And even the HOW of God’s initiating and the very mechanism of this partnership in prayer are discussed in the wider context of this passage.  Look at verse 26 of John 15: “I will send you the Counselor – the Spirit of Truth (the Holy Spirit).  He will come to you from the Father and will testify about me.”  If I am privileged to be called a friend of God, how do we mediate this friendship?  The answer is the third person of the Trinity, the Holy Spirit.  In John 14,15 and 16 the Spirit is  described as the Counselor. 

 

Now I don’t know what your experiences with counseling have been.  There was a time in my life when I couldn’t figure out what was going on in here (head) and here (heart), so I sought out professional assistance in the form of counseling.  I don’t remember what my picture of counseling was going into that time but I think I thought the counselor would wave a magic wand and make my problems go away.  Instead, they had me do work – they had me reading things, they had me writing things down and having conversations I may not normally have pursued.  And this is where we get our second image of what partnership in prayer looks like.  A Counsellor.  Or more precisely, The Counsellor.  The Holy Spirit.  When I open myself to God in prayer, the Holy Spirit begins to work in my life just like a counselor does.  I love the way Philip Yancey says this in his book on prayer:

“We know how counsellors work: not by giving orders and imposing changes through external force.  A good counsellor works on the inside… Prayer is a cooperation with God, a consent that opens the way for grace to work.  Most of the time the Counsellor communicates subtly…  God’s spirit whispers rather than shouts.”   

 

Sometimes we want God to wave a magic wand and make clean up our brother’s meth habit or take 5 pounds off.  But just like a good counselor, God works on the inside, bringing to life issues to the surface of my life that are dormant and inviting me to deal with them by His grace and in His power.  This has always been His way.  I am indebted to Philip Yancey’s chapter on partnership for much of the thinking that follows… But think about the things that God wants to “get done” in the text of Scripture.  Let’s look at some Partnership Examples from Scripture.  In Genesis 1-3, God initiates as creator but then immediately invites Adam and Eve to participate as

  • Stewardship of creation 

“The earth provides seeds and soil and rain, but food crops only grow with cultivation.  Abundant materials exist for technology, but human beings themselves must figure out how to use them.  When God wanted a dwelling place on earth, the  

  • The building of the Tabernacle & Temple 

Didn’t descend from the sky like a spaceship thousands of artists and craftsmen worked to fashion them.”
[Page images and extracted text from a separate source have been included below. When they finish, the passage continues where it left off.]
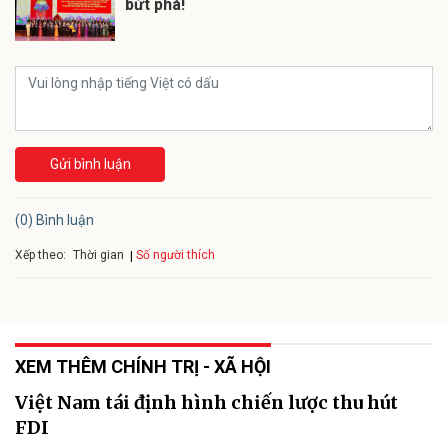
bứt phá!
Gửi bình luận
(0) Bình luận
Xếp theo:
Số người thích
Thời gian
XEM THÊM CHÍNH TRỊ - XÃ HỘI
Việt Nam tái định hình chiến lược thu hút
FDI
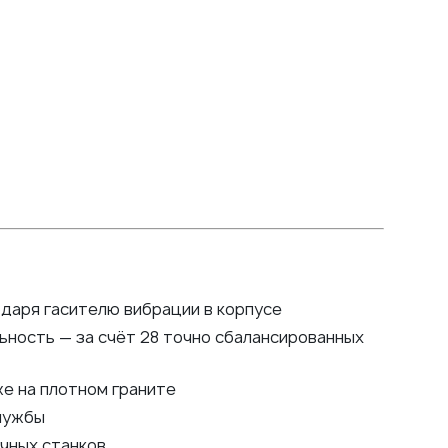
одаря гасителю вибрации в корпусе
ность — за счёт 28 точно сбалансированных
же на плотном граните
службы
чных станков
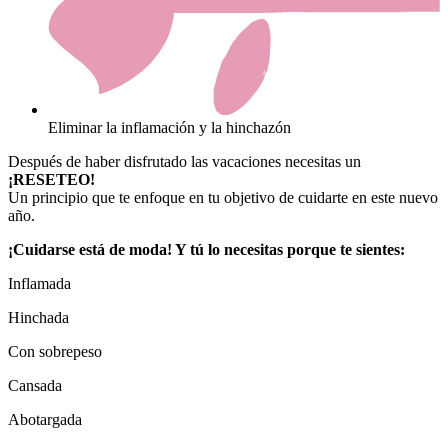
Eliminar la inflamación y la hinchazón
Después de haber disfrutado las vacaciones necesitas un
¡RESETEO!
Un principio que te enfoque en tu objetivo de cuidarte en este nuevo
año.
¡Cuidarse está de moda! Y tú lo necesitas porque te sientes:
Inflamada
Hinchada
Con sobrepeso
Cansada
Abotargada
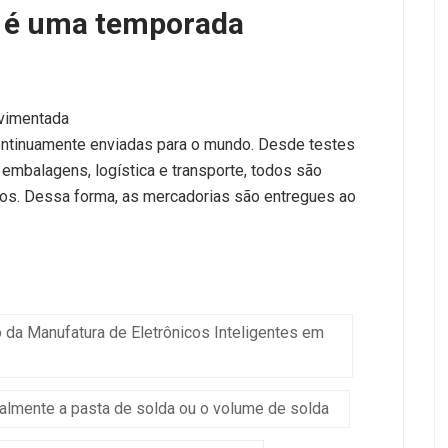
 é uma temporada
vimentada
ntinuamente enviadas para o mundo. Desde testes
 embalagens, logística e transporte, todos são
os. Dessa forma, as mercadorias são entregues ao
da Manufatura de Eletrônicos Inteligentes em
lmente a pasta de solda ou o volume de solda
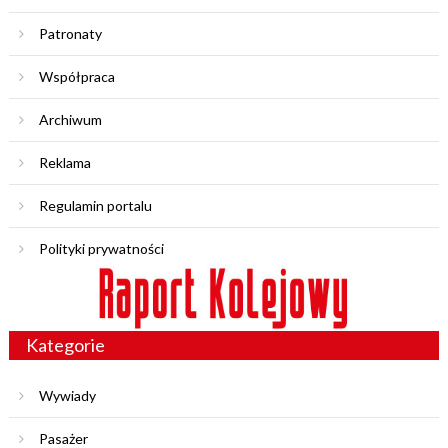
Patronaty
Współpraca
Archiwum
Reklama
Regulamin portalu
Polityki prywatności
Kategorie
Wywiady
Pasażer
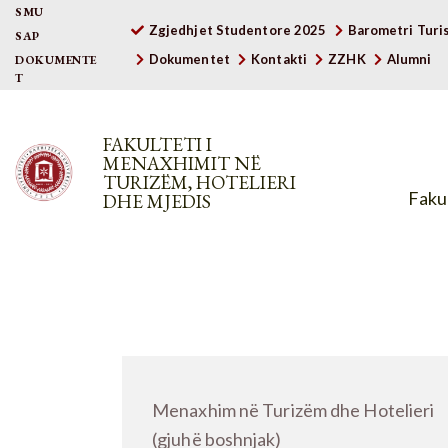
SMU
Zgjedhjet Studentore 2025
Barometri Turis
SAP
Dokumentet
Kontakti
ZZHK
Alumni
DOKUMENTE
T
FAKULTETI I
MENAXHIMIT NË
TURIZËM, HOTELIERI
Fakul
DHE MJEDIS
Menaxhim në Turizëm dhe Hotelieri
(gjuhë boshnjak)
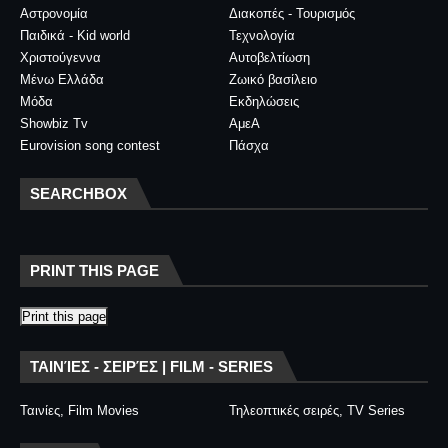
Αστρονομία
Διακοπές - Τουρισμός
Παιδικά - Kid world
Τεχνολογία
Χριστούγεννα
Αυτοβελτίωση
Μένω Ελλάδα
Ζωικό βασίλειο
Μόδα
Εκδηλώσεις
Showbiz Tv
ΑμεΑ
Eurovision song contest
Πάσχα
SEARCHBOX
PRINT THIS PAGE
Print this page
ΤΑΙΝΊΕΣ - ΣΕΙΡΈΣ | FILM - SERIES
Ταινίες, Film Movies
Τηλεοπτικές σειρές, TV Series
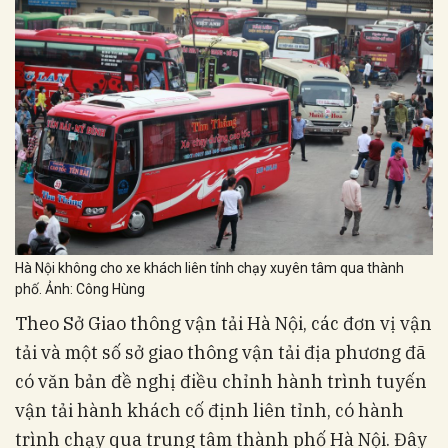
Hà Nội không cho xe khách liên tỉnh chạy xuyên tâm qua thành
phố. Ảnh: Công Hùng
Theo Sở Giao thông vận tải Hà Nội, các đơn vị vận
tải và một số sở giao thông vận tải địa phương đã
có văn bản đề nghị điều chỉnh hành trình tuyến
vận tải hành khách cố định liên tỉnh, có hành
trình chạy qua trung tâm thành phố Hà Nội. Đây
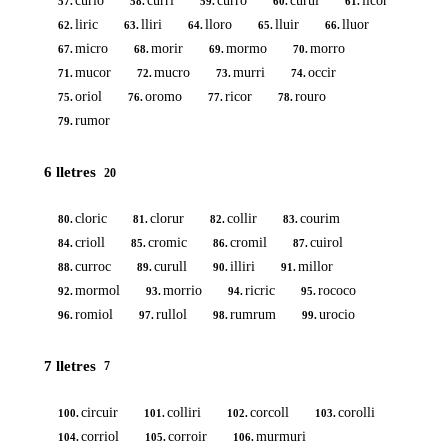
curio
curri
curro
curul
licor
57.
58.
59.
60.
61.
liric
lliri
lloro
lluir
lluor
62.
63.
64.
65.
66.
micro
morir
mormo
morro
67.
68.
69.
70.
mucor
mucro
murri
occir
71.
72.
73.
74.
oriol
oromo
ricor
rouro
75.
76.
77.
78.
rumor
79.
6 lletres
20
cloric
clorur
collir
courim
80.
81.
82.
83.
crioll
cromic
cromil
cuirol
84.
85.
86.
87.
curroc
curull
illiri
millor
88.
89.
90.
91.
mormol
morrio
ricric
rococo
92.
93.
94.
95.
romiol
rullol
rumrum
urocio
96.
97.
98.
99.
7 lletres
7
circuir
colliri
corcoll
corolli
100.
101.
102.
103.
corriol
corroir
murmuri
104.
105.
106.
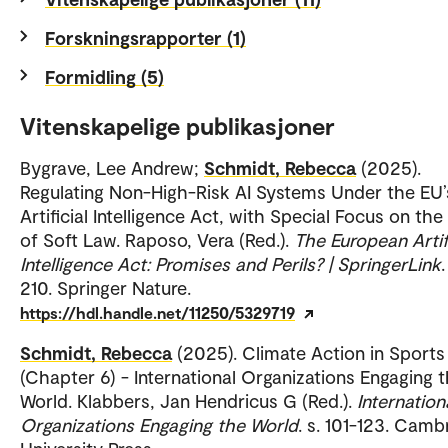
Forskningsrapporter (1)
Formidling (5)
Vitenskapelige publikasjoner
Bygrave, Lee Andrew;
Schmidt, Rebecca
(2025).
Regulating Non-High-Risk AI Systems Under the EU’
Artificial Intelligence Act, with Special Focus on the
of Soft Law. Raposo, Vera (Red.).
The European Artifi
Intelligence Act: Promises and Perils? | SpringerLink
.
210. Springer Nature.
https://hdl.handle.net/11250/5329719
Schmidt, Rebecca
(2025). Climate Action in Sports
(Chapter 6) - International Organizations Engaging 
World. Klabbers, Jan Hendricus G (Red.).
Internation
Organizations Engaging the World
. s. 101-123. Camb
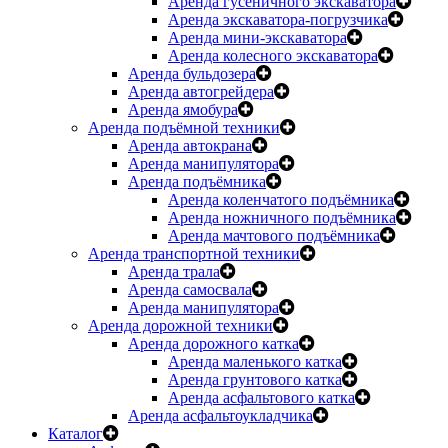
Аренда гусеничного экскаватора
Аренда экскаватора-погрузчика
Аренда мини-экскаватора
Аренда колесного экскаватора
Аренда бульдозера
Аренда автогрейдера
Аренда ямобура
Аренда подъёмной техники
Аренда автокрана
Аренда манипулятора
Аренда подъёмника
Аренда коленчатого подъёмника
Аренда ножничного подъёмника
Аренда мачтового подъёмника
Аренда транспортной техники
Аренда трала
Аренда самосвала
Аренда манипулятора
Аренда дорожной техники
Аренда дорожного катка
Аренда маленького катка
Аренда грунтового катка
Аренда асфальтового катка
Аренда асфальтоукладчика
Каталог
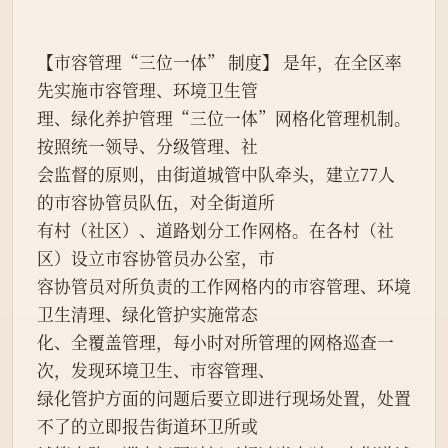
【市容管理“三位一体” 制度】 是年，在全区率
先实施市容管理、环境卫生管
理、绿化养护管理“三位一体”网格化管理机制。
按照统一领导、分级管理、社
会监督的原则，由街道城管中队牵头，建立77人
的市容协管员队伍，对全街道所
有村（社区）、道路划分工作网格。在各村（社
区）设立市容协管员办公室，市
容协管员对所负责的工作网格内的市容管理、环境
卫生清理、绿化管护实施常态
化、全覆盖管理，每小时对所管理的网格巡查一
次，发现环境卫生、市容管理、
绿化管护方面的问题后要立即进行现场处置，处置
不了的立即报告街道环卫所或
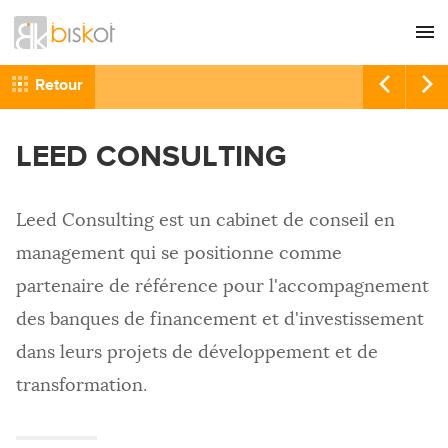
L'agence
CONSEIL
Retour
Nos références
GRAPHISME
LEED CONSULTING
Recrutement
SITES INTERNET
Nous contacter
COMMUNICATION
Leed Consulting est un cabinet de conseil en
RÉFÉRENCEMENT
management qui se positionne comme
HÉBERGEMENT
partenaire de référence pour l'accompagnement
IMPRESSION
des banques de financement et d'investissement
dans leurs projets de développement et de
transformation.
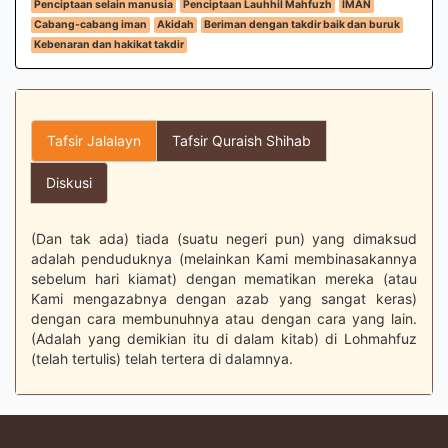
Penciptaan selain manusia
Penciptaan Lauhhil Mahfuzh
IMAN
Cabang-cabang iman
Akidah
Beriman dengan takdir baik dan buruk
Kebenaran dan hakikat takdir
Tafsir Jalalayn
Tafsir Quraish Shihab
Diskusi
(Dan tak ada) tiada (suatu negeri pun) yang dimaksud
adalah penduduknya (melainkan Kami membinasakannya
sebelum hari kiamat) dengan mematikan mereka (atau
Kami mengazabnya dengan azab yang sangat keras)
dengan cara membunuhnya atau dengan cara yang lain.
(Adalah yang demikian itu di dalam kitab) di Lohmahfuz
(telah tertulis) telah tertera di dalamnya.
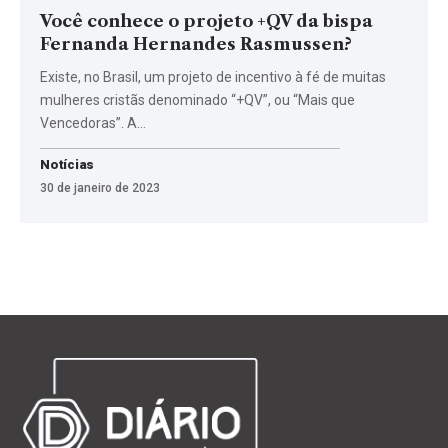
Você conhece o projeto +QV da bispa
Fernanda Hernandes Rasmussen?
Existe, no Brasil, um projeto de incentivo à fé de muitas
mulheres cristãs denominado “+QV”, ou “Mais que
Vencedoras”. A…
Notícias
30 de janeiro de 2023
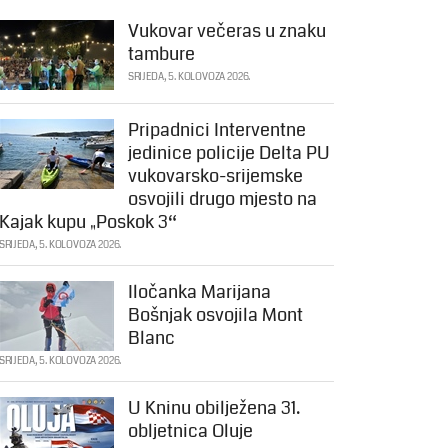
Vukovar večeras u znaku
tambure
SRIJEDA, 5. KOLOVOZA 2026.
Pripadnici Interventne
jedinice policije Delta PU
vukovarsko-srijemske
osvojili drugo mjesto na
Kajak kupu „Poskok 3“
SRIJEDA, 5. KOLOVOZA 2026.
Iločanka Marijana
Bošnjak osvojila Mont
Blanc
SRIJEDA, 5. KOLOVOZA 2026.
U Kninu obilježena 31.
obljetnica Oluje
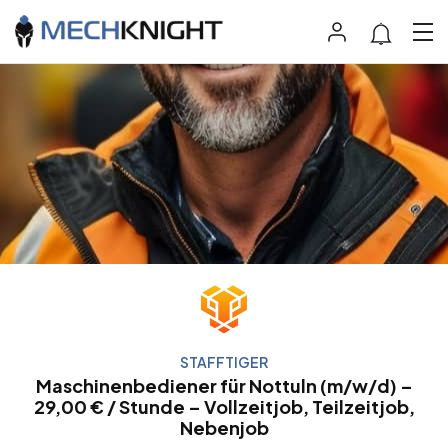
STAFFTIGER
Maschinenbediener für Nottuln (m/w/d) –
29,00 € / Stunde – Vollzeitjob, Teilzeitjob,
Nebenjob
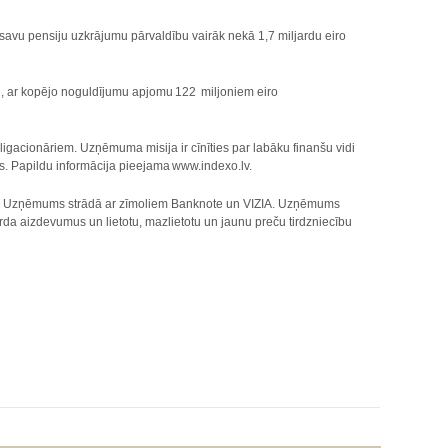
avu pensiju uzkrājumu pārvaldību vairāk nekā 1,7 miljardu eiro
u, ar kopējo noguldījumu apjomu 122 miljoniem eiro
gacionāriem. Uzņēmuma misija ir cīnīties par labāku finanšu vidi
us. Papildu informācija pieejama www.indexo.lv.
tuvā. Uzņēmums strādā ar zīmoliem Banknote un VIZIA. Uzņēmums
da aizdevumus un lietotu, mazlietotu un jaunu preču tirdzniecību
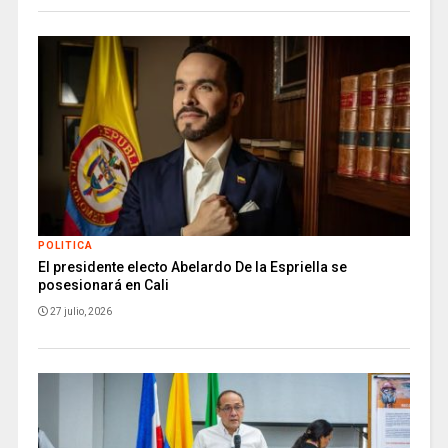
POLITICA
El presidente electo Abelardo De la Espriella se
posesionará en Cali
27 julio, 2026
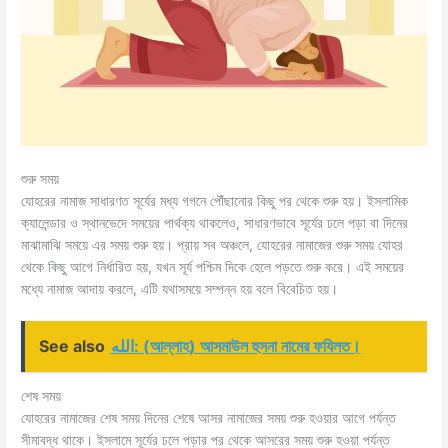
শুরু সময়
যোহরের নামাজ সাধারণত সূর্যের মধ্য গগনে পৌঁছানোর কিছু পর থেকে শুরু হয়। ইসলামিক
ক্যালেন্ডার ও স্থানভেদে সময়ের পার্থক্য থাকলেও, সাধারণভাবে সূর্যের ঢলে পড়া বা দিনের
মাঝামাঝি সময়ে এর সময় শুরু হয়। প্রায় সব অঞ্চলে, যোহরের নামাজের শুরু সময় যোহর
থেকে কিছু আগে নির্ধারিত হয়, যখন সূর্য পশ্চিম দিকে হেলে পড়তে শুরু করে। এই সময়ের
মধ্যে নামাজ আদায় করলে, এটি যথাসময়ে সম্পন্ন হয় বলে বিবেচিত হয়।
See also
الله: (আল্লাহ) আসমাউল হুসনা নামের ফযিলত।
শেষ সময়
যোহরের নামাজের শেষ সময় দিনের শেষে আসর নামাজের সময় শুরু হওয়ার আগে পর্যন্ত
সীমাবদ্ধ থাকে। ইসলামে সূর্যের ঢলে পড়ার পর থেকে আসরের সময় শুরু হওয়া পর্যন্ত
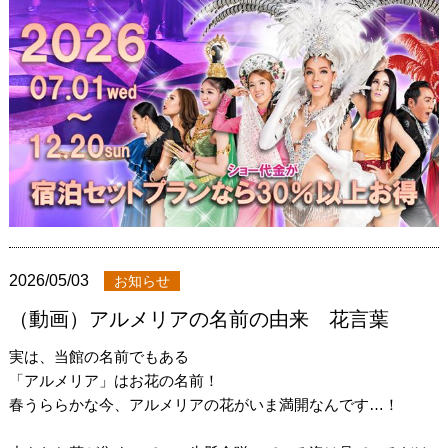
2026/05/03
お知らせ
（動画）アルメリアの名前の由来 花言葉
実は、当館の名前でもある
「アルメリア」はお花の名前！
春うららかな今、アルメリアの花がいま満開なんです…！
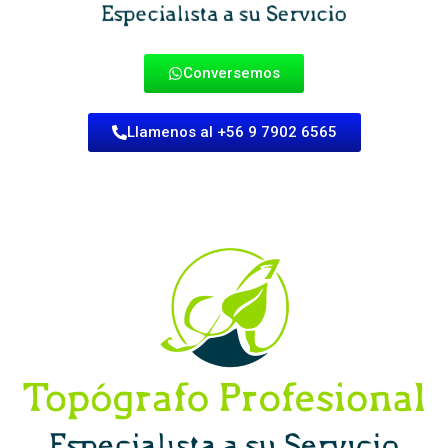
Conversemos
Llamenos al +56 9 7902 6565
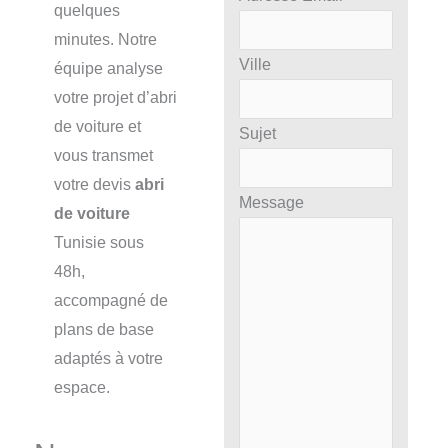
quelques
minutes. Notre
Ville
équipe analyse
votre projet d’abri
de voiture et
Sujet
vous transmet
votre devis
abri
Message
de voiture
Tunisie sous
48h,
accompagné de
plans de base
adaptés à votre
espace.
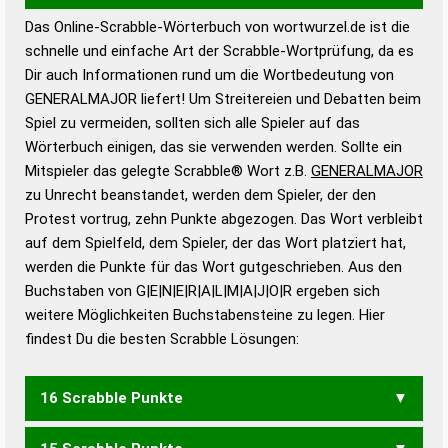
Das Online-Scrabble-Wörterbuch von wortwurzel.de ist die
Wortwurzel liefert mit Hilfe eines semantischen
schnelle und einfache Art der Scrabble-Wortprüfung, da es
Wortanalyse-Algorithmus gute Anhaltspunkte zu
Dir auch Informationen rund um die Wortbedeutung von
Wortbedeutung, Worttrennung und Wortform, um die
GENERALMAJOR liefert! Um Streitereien und Debatten beim
Gültigkeit eines Wortes für das Scrabble-Spiel zu
Spiel zu vermeiden, sollten sich alle Spieler auf das
bestimmen!
zugelassene Turnier Scrabble-
Wörterbuch einigen, das sie verwenden werden. Sollte ein
Wörterbücher sind:
Mitspieler das gelegte Scrabble® Wort z.B.
GENERALMAJOR
zu Unrecht beanstandet, werden dem Spieler, der den
Duden – Standardwerk in 12 Bänden
Protest vortrug, zehn Punkte abgezogen. Das Wort verbleibt
Duden – Richtiges und gutes
auf dem Spielfeld, dem Spieler, der das Wort platziert hat,
Deutsch
werden die Punkte für das Wort gutgeschrieben. Aus den
Buchstaben von G|E|N|E|R|A|L|M|A|J|O|R ergeben sich
Duden – Die deutsche Grammatik
weitere Möglichkeiten Buchstabensteine zu legen. Hier
Duden – Deutsches
findest Du die besten Scrabble Lösungen:
Universalwörterbuch
16 Scrabble Punkte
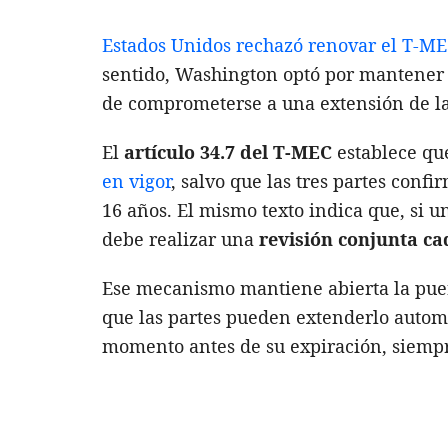
Estados Unidos rechazó renovar el T-MEC
sentido, Washington optó por mantener 
de comprometerse a una extensión de la
El
artículo 34.7 del T-MEC
establece que
en vigor
, salvo que las tres partes conf
16 años. El mismo texto indica que, si 
debe realizar una
revisión conjunta c
Ese mecanismo mantiene abierta la puert
que las partes pueden extenderlo autom
momento antes de su expiración, siempre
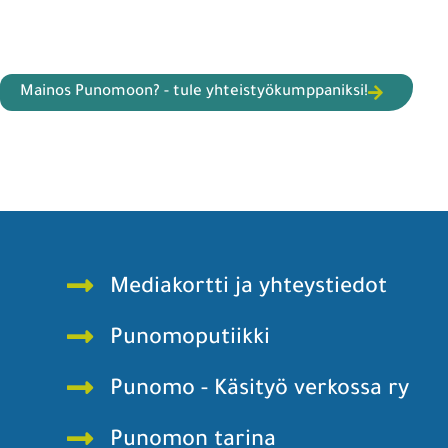
Mainos Punomoon? - tule yhteistyökumppaniksi!
Mediakortti ja yhteystiedot
Punomoputiikki
Punomo - Käsityö verkossa ry
Punomon tarina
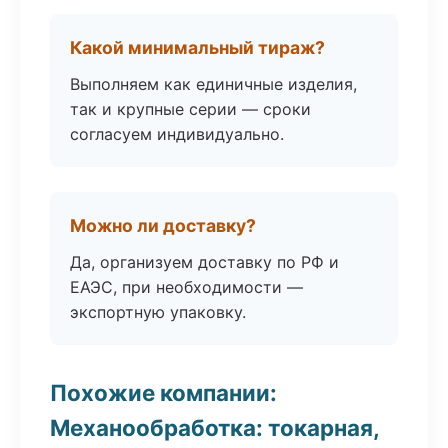
Какой минимальный тираж?
Выполняем как единичные изделия,
так и крупные серии — сроки
согласуем индивидуально.
Можно ли доставку?
Да, организуем доставку по РФ и
ЕАЭС, при необходимости —
экспортную упаковку.
Похожие компании:
Механообработка: токарная,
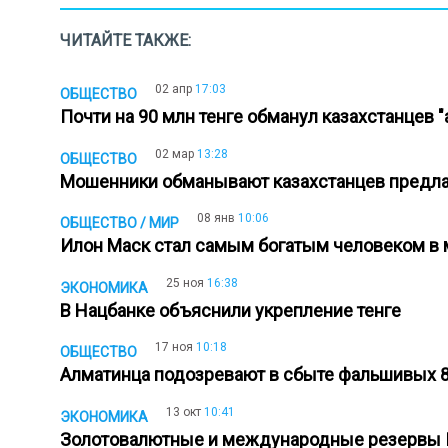
ЧИТАЙТЕ ТАКЖЕ:
02 апр
17:03
ОБЩЕСТВО
Почти на 90 млн тенге обманул казахстанцев
02 мар
13:28
ОБЩЕСТВО
Мошенники обманывают казахстанцев предла
08 янв
10:06
ОБЩЕСТВО / МИР
Илон Маск стал самым богатым человеком в
25 ноя
16:38
ЭКОНОМИКА
В Нацбанке объяснили укрепление тенге
17 ноя
10:18
ОБЩЕСТВО
Алматинца подозревают в сбыте фальшивых 
13 окт
10:41
ЭКОНОМИКА
Золотовалютные и международные резервы 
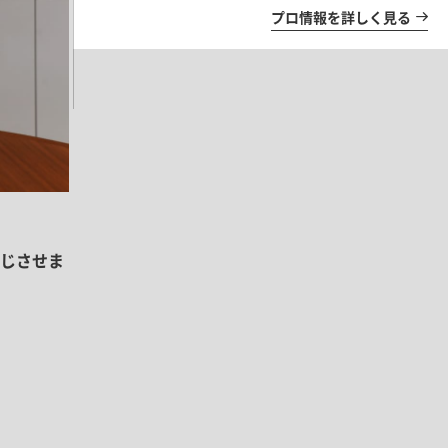
プロ情報を詳しく見る
じさせま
In the New Testament, Jesus says “I will build my church” but He entrusts

  • The mission and work of the church  

The pattern in Scripture that comes up is that God is always looking for partners to advance His plans and purposes in the world. 

           “For we are labourers together with God.”  (I Corinthians 3:9) 

 

In prayer, Jesus welcomes us as partners of the kingdom.  And this partnership continues today.  (Partnership examples from Today)

God is still inviting and searching for people to partner with him in

  • Global Mission 

I love the story of William Carey, a young man who in the late 19th century “felt a call to travel to India as one of those workers in the harvest.  Pastors around him scoffed at his idea: ‘Young man, if God had wanted to save the heathen in India, he could certainly do it without the likes of you or us.’  They missed the point of partnership.  God does very little on earth without the likes of you and me. 

 

Another example would be how prayer can function when we are

  • Wrestling with addiction (alcohol, sexual, other)  

An alcoholic prays ‘Lord, keep me from drink today’  The answer to that prayer will likely come from the inside, for a stiffening resolve or a cry of help to a loyal l friend, rather than from some marvel like the magical disappearance of liquor bottles from a cabinet.”

  • Working for justice  

IJM, UTSS, Danny of Youth Unlimited working to raise awareness of human trafficking…  We don’t just sit around and pray, God would you please do something about that.  We are invited as partners to step into the place of advocacy and work for peace. 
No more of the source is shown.